(Data items)
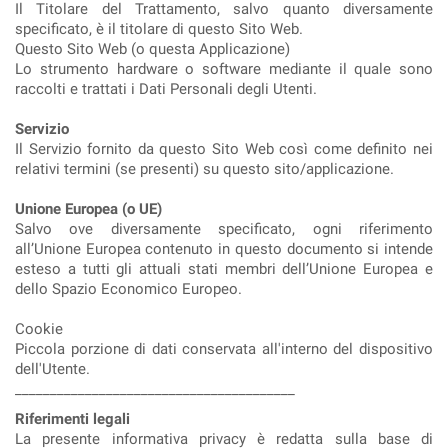
Il Titolare del Trattamento, salvo quanto diversamente
specificato, è il titolare di questo Sito Web.
Questo Sito Web (o questa Applicazione)
Lo strumento hardware o software mediante il quale sono
raccolti e trattati i Dati Personali degli Utenti.
Servizio
Il Servizio fornito da questo Sito Web così come definito nei
relativi termini (se presenti) su questo sito/applicazione.
Unione Europea (o UE)
Salvo ove diversamente specificato, ogni riferimento
all’Unione Europea contenuto in questo documento si intende
esteso a tutti gli attuali stati membri dell’Unione Europea e
dello Spazio Economico Europeo.
Cookie
Piccola porzione di dati conservata all'interno del dispositivo
dell'Utente.
________________________________________
Riferimenti legali
La presente informativa privacy è redatta sulla base di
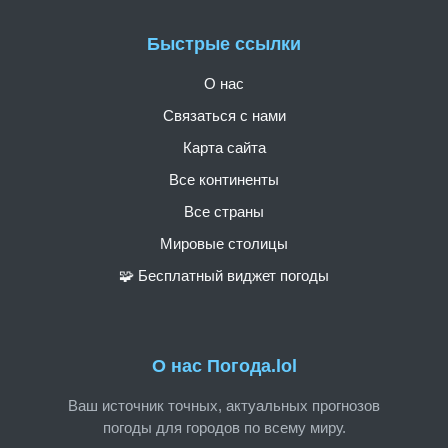
Быстрые ссылки
О нас
Связаться с нами
Карта сайта
Все континенты
Все страны
Мировые столицы
🧩 Бесплатный виджет погоды
О нас Погода.lol
Ваш источник точных, актуальных прогнозов
погоды для городов по всему миру.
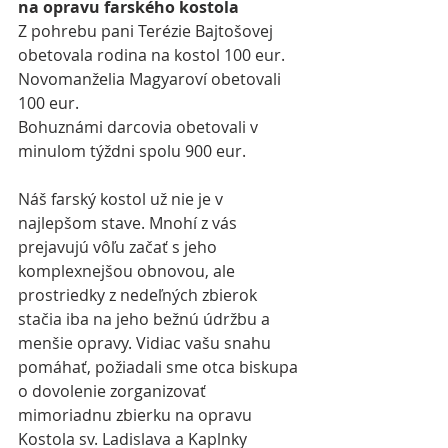
na opravu farského kostola
Z pohrebu pani Terézie Bajtošovej 
obetovala rodina na kostol 100 eur.
Novomanželia Magyaroví obetovali 
100 eur.
Bohuznámi darcovia obetovali v 
minulom týždni spolu 900 eur.
Náš farský kostol už nie je v 
najlepšom stave. Mnohí z vás 
prejavujú vôľu začať s jeho 
komplexnejšou obnovou, ale 
prostriedky z nedeľných zbierok 
stačia iba na jeho bežnú údržbu a 
menšie opravy. Vidiac vašu snahu 
pomáhať, požiadali sme otca biskupa 
o dovolenie zorganizovať 
mimoriadnu zbierku na opravu 
Kostola sv. Ladislava a Kaplnky 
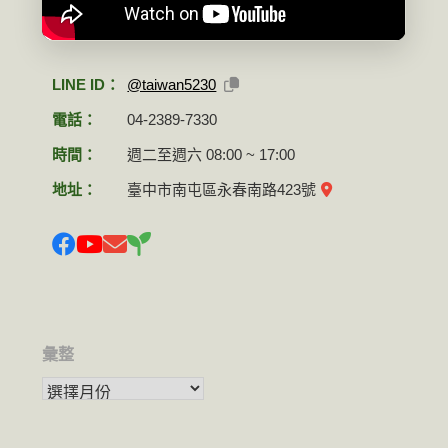
LINE ID：
@taiwan5230
電話：
04-2389-7330
時間：
週二至週六 08:00 ~ 17:00
地址：
臺中市南屯區永春南路423號
彙整
彙整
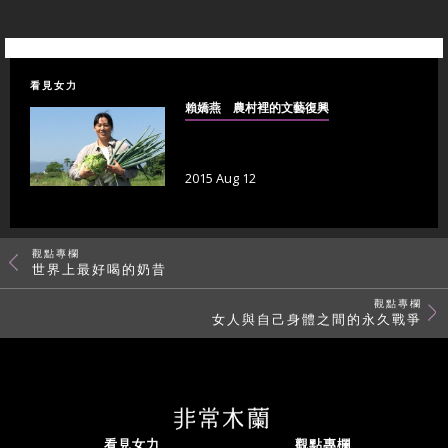
看見女力
賴嬌燕 農村裡的文藝復興
2015 Aug 12
觀點專欄
世界上最好喝的奶昔
觀點專欄
女人與自己身體之間的永久戰爭
看見女力
觀點專欄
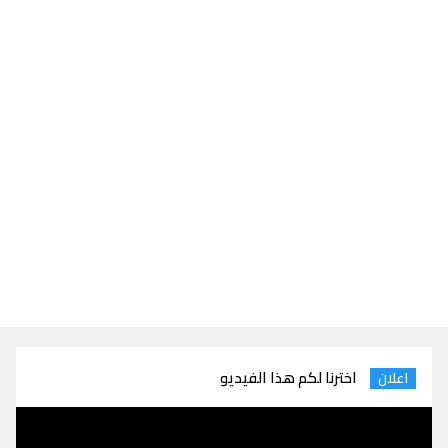
اخترنا لكم هذا الفيديو
اعلان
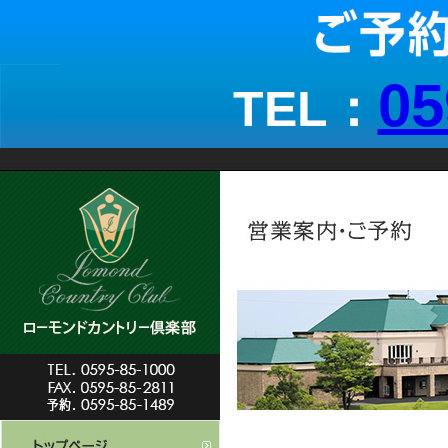
05
TEL：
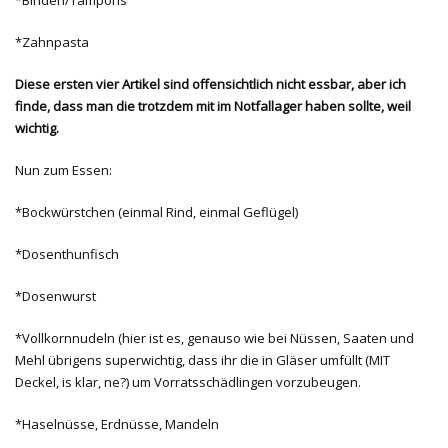
*Binden/Tampons
*Zahnpasta
Diese ersten vier Artikel sind offensichtlich nicht essbar, aber ich
finde, dass man die trotzdem mit im Notfallager haben sollte, weil
wichtig.
Nun zum Essen:
*Bockwürstchen (einmal Rind, einmal Geflügel)
*Dosenthunfisch
*Dosenwurst
*Vollkornnudeln (hier ist es, genauso wie bei Nüssen, Saaten und
Mehl übrigens superwichtig, dass ihr die in Gläser umfüllt (MIT
Deckel, is klar, ne?) um Vorratsschädlingen vorzubeugen.
*Haselnüsse, Erdnüsse, Mandeln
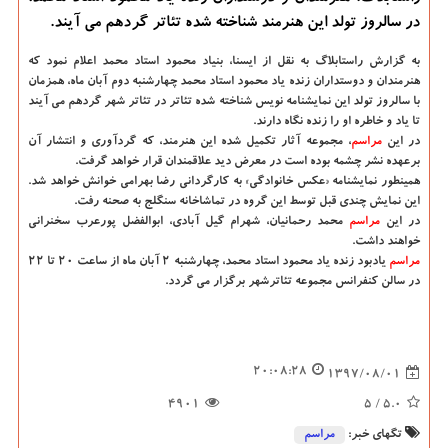
در سالروز تولد این هنرمند شناخته شده تئاتر گردهم می آیند.
به گزارش راستابلاگ به نقل از ایسنا، بنیاد محمود استاد محمد اعلام نمود كه
هنرمندان و دوستداران زنده یاد محمود استاد محمد چهارشنبه دوم آبان ماه، همزمان
با سالروز تولد این نمایشنامه نویس شناخته شده تئاتر در تئاتر شهر گردهم می آیند
تا یاد و خاطره او را زنده نگاه دارند.
در این
مراسم
، مجموعه آثار تكمیل شده این هنرمند، كه گردآوری و انتشار آن
برعهده نشر چشمه بوده است در معرض دید علاقمندان قرار خواهد گرفت.
همینطور نمایشنامه «عكس خانوادگی» به كارگردانی رضا بهرامی خوانش خواهد شد.
این نمایش چندی قبل توسط این گروه در تماشاخانه سنگلج به صحنه رفت.
در این
مراسم
محمد رحمانیان، شهرام گیل آبادی، ابوالفضل پورعرب سخنرانی
خواهند داشت.
مراسم
یادبود زنده یاد محمود استاد محمد، چهارشنبه 2 آبان ماه از ساعت 20 تا 22
در سالن كنفرانس مجموعه تئاترشهر برگزار می گردد.
20:08:28
1397/08/01
4901
/ 5
5.0
تگهای خبر:
مراسم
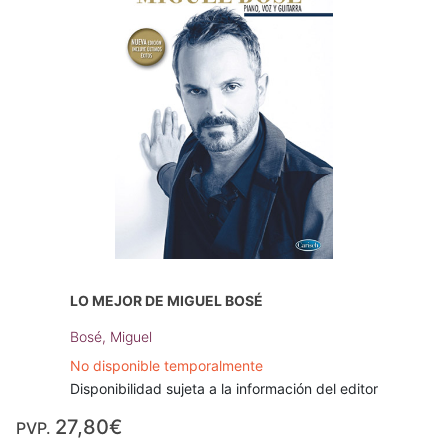
LO MEJOR DE MIGUEL BOSÉ
Bosé, Miguel
No disponible temporalmente
Disponibilidad sujeta a la información del editor
27,80€
PVP.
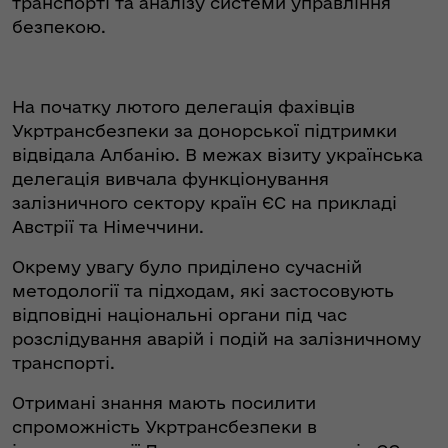
транспорті та аналізу системи управління
безпекою.
На початку лютого делегація фахівців
Укртрансбезпеки за донорської підтримки
відвідала Албанію. В межах візиту українська
делегація вивчала функціонування
залізничного сектору країн ЄС на прикладі
Австрії та Німеччини.
Окрему увагу було приділено сучасній
методології та підходам, які застосовують
відповідні національні органи під час
розслідування аварій і подій на залізничному
транспорті.
Отримані знання мають посилити
спроможність Укртрансбезпеки в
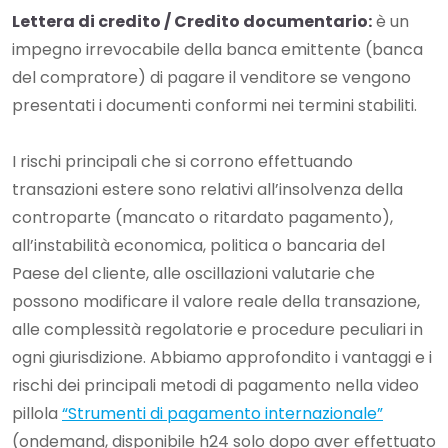
Lettera di credito / Credito documentario:
è un
impegno irrevocabile della banca emittente (banca
del compratore) di pagare il venditore se vengono
presentati i documenti conformi nei termini stabiliti.
I rischi principali che si corrono effettuando
transazioni estere sono relativi all’insolvenza della
controparte (mancato o ritardato pagamento),
all’instabilità economica, politica o bancaria del
Paese del cliente, alle oscillazioni valutarie che
possono modificare il valore reale della transazione,
alle complessità regolatorie e procedure peculiari in
ogni giurisdizione. Abbiamo approfondito i vantaggi e i
rischi dei principali metodi di pagamento nella video
pillola
“Strumenti di pagamento internazionale”
(ondemand, disponibile h24 solo dopo aver effettuato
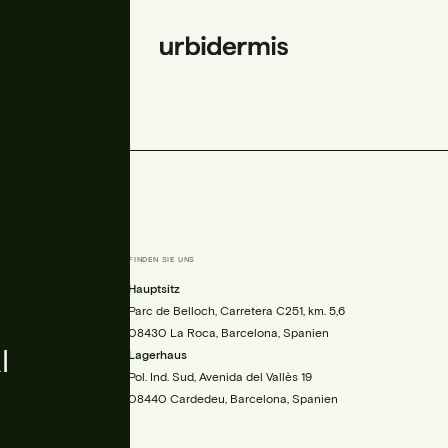
FINDEN SIE UNS
is.com
Hauptsitz
00
Parc de Belloch, Carretera C251, km. 5,6
08430 La Roca, Barcelona, Spanien
l
Lagerhaus
Pol. Ind. Sud, Avenida del Vallès 19
08440 Cardedeu, Barcelona, Spanien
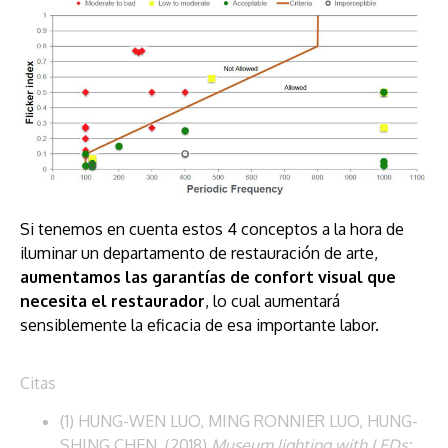
Si tenemos en cuenta estos 4 conceptos a la hora de
iluminar un departamento de restauración de arte,
aumentamos las garantías de confort visual que
necesita el restaurador
, lo cual aumentará
sensiblemente la eficacia de esa importante labor.
Citas
(1) HUNG-WEN LUO, MING RONNIER LUO, HUNG-
SHING CHEN. (2018)
Museum lighting with LEDs:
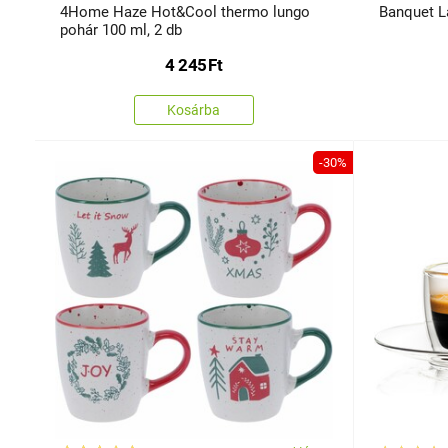
4Home Haze Hot&Cool thermo lungo
Banquet L
pohár 100 ml, 2 db
4 245
Ft
Kosárba
-30%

* [What to work on]: For each record, return its text exactly and leave any picture out.

* [Answer section]:
Il Titolare del Trattamento, salvo quanto diversamente
specificato, è il titolare di questo Sito Web.
Questo Sito Web (o questa Applicazione)
Lo strumento hardware o software mediante il quale sono
raccolti e trattati i Dati Personali degli Utenti.
Servizio
Il Servizio fornito da questo Sito Web così come definito nei
relativi termini (se presenti) su questo sito/applicazione.
Unione Europea (o UE)
Salvo ove diversamente specificato, ogni riferimento
all’Unione Europea contenuto in questo documento si intende
esteso a tutti gli attuali stati membri dell’Unione Europea e
dello Spazio Economico Europeo.
Cookie
Piccola porzione di dati conservata all'interno del dispositivo
dell'Utente.
________________________________________
Riferimenti legali
La presente informativa privacy è redatta sulla base di
Быстрые ссылки
О нас
Связаться с нами
Карта сайта
Все континенты
Все страны
Мировые столицы
🧩 Бесплатный виджет погоды
О нас Погода.lol
Ваш источник точных, актуальных прогнозов
погоды для городов по всему миру.
na opravu farského kostola
Z pohrebu pani Terézie Bajtošovej 
obetovala rodina na kostol 100 eur.
Novomanželia Magyaroví obetovali 
100 eur.
Bohuznámi darcovia obetovali v 
minulom týždni spolu 900 eur.
Náš farský kostol už nie je v 
najlepšom stave. Mnohí z vás 
prejavujú vôľu začať s jeho 
komplexnejšou obnovou, ale 
prostriedky z nedeľných zbierok 
stačia iba na jeho bežnú údržbu a 
menšie opravy. Vidiac vašu snahu 
pomáhať, požiadali sme otca biskupa 
o dovolenie zorganizovať 
mimoriadnu zbierku na opravu 
Kostola sv. Ladislava a Kaplnky 
LINE ID：
@taiwan5230
電話：
04-2389-7330
時間：
週二至週六 08:00 ~ 17:00
地址：
臺中市南屯區永春南路423號
彙整
彙整
看見女力
賴嬌燕 農村裡的文藝復興
2015 Aug 12
觀點專欄
世界上最好喝的奶昔
觀點專欄
女人與自己身體之間的永久戰爭
看見女力
觀點專欄
اخترنا لكم هذا الفيديو
اعلان
05
TEL：
*Binden/Tampons
*Zahnpasta
Diese ersten vier Artikel sind offensichtlich nicht essbar, aber ich
finde, dass man die trotzdem mit im Notfallager haben sollte, weil
wichtig.
Nun zum Essen:
*Bockwürstchen (einmal Rind, einmal Geflügel)
*Dosenthunfisch
*Dosenwurst
*Vollkornnudeln (hier ist es, genauso wie bei Nüssen, Saaten und
Mehl übrigens superwichtig, dass ihr die in Gläser umfüllt (MIT
Deckel, is klar, ne?) um Vorratsschädlingen vorzubeugen.
*Haselnüsse, Erdnüsse, Mandeln
در سالروز تولد این هنرمند شناخته شده تئاتر گردهم می آیند.
به گزارش راستابلاگ به نقل از ایسنا، بنیاد محمود استاد محمد اعلام نمود كه
هنرمندان و دوستداران زنده یاد محمود استاد محمد چهارشنبه دوم آبان ماه، همزمان
با سالروز تولد این نمایشنامه نویس شناخته شده تئاتر در تئاتر شهر گردهم می آیند
تا یاد و خاطره او را زنده نگاه دارند.
در این
مراسم
، مجموعه آثار تكمیل شده این هنرمند، كه گردآوری و انتشار آن
برعهده نشر چشمه بوده است در معرض دید علاقمندان قرار خواهد گرفت.
همینطور نمایشنامه «عكس خانوادگی» به كارگردانی رضا بهرامی خوانش خواهد شد.
این نمایش چندی قبل توسط این گروه در تماشاخانه سنگلج به صحنه رفت.
در این
مراسم
محمد رحمانیان، شهرام گیل آبادی، ابوالفضل پورعرب سخنرانی
خواهند داشت.
مراسم
یادبود زنده یاد محمود استاد محمد، چهارشنبه 2 آبان ماه از ساعت 20 تا 22
در سالن كنفرانس مجموعه تئاترشهر برگزار می گردد.
20:08:28
1397/08/01
4901
/ 5
5.0
تگهای خبر:
مراسم
LO MEJOR DE MIGUEL BOSÉ
Bosé, Miguel
No disponible temporalmente
Disponibilidad sujeta a la información del editor
27,80€
PVP.
транспорті та аналізу системи управління
безпекою.
На початку лютого делегація фахівців
Укртрансбезпеки за донорської підтримки
відвідала Албанію. В межах візиту українська
делегація вивчала функціонування
залізничного сектору країн ЄС на прикладі
Австрії та Німеччини.
Окрему увагу було приділено сучасній
методології та підходам, які застосовують
відповідні національні органи під час
розслідування аварій і подій на залізничному
транспорті.
Отримані знання мають посилити
спроможність Укртрансбезпеки в
Lettera di credito / Credito documentario:
è un
impegno irrevocabile della banca emittente (banca
del compratore) di pagare il venditore se vengono
presentati i documenti conformi nei termini stabiliti.
I rischi principali che si corrono effettuando
transazioni estere sono relativi all’insolvenza della
controparte (mancato o ritardato pagamento),
all’instabilità economica, politica o bancaria del
Paese del cliente, alle oscillazioni valutarie che
possono modificare il valore reale della transazione,
alle complessità regolatorie e procedure peculiari in
ogni giurisdizione. Abbiamo approfondito i vantaggi e i
rischi dei principali metodi di pagamento nella video
pillola
“Strumenti di pagamento internazionale”
(ondemand, disponibile h24 solo dopo aver effettuato
FINDEN SIE UNS
is.com
Hauptsitz
00
Parc de Belloch, Carretera C251, km. 5,6
08430 La Roca, Barcelona, Spanien
l
Lagerhaus
Pol. Ind. Sud, Avenida del Vallès 19
08440 Cardedeu, Barcelona, Spanien
Si tenemos en cuenta estos 4 conceptos a la hora de
iluminar un departamento de restauración de arte,
aumentamos las garantías de confort visual que
necesita el restaurador
, lo cual aumentará
sensiblemente la eficacia de esa importante labor.
Citas
(1) HUNG-WEN LUO, MING RONNIER LUO, HUNG-
SHING CHEN. (2018)
Museum lighting with LEDs:
4Home Haze Hot&Cool thermo lungo
Banquet L
pohár 100 ml, 2 db
4 245
Ft
Kosárba
-30%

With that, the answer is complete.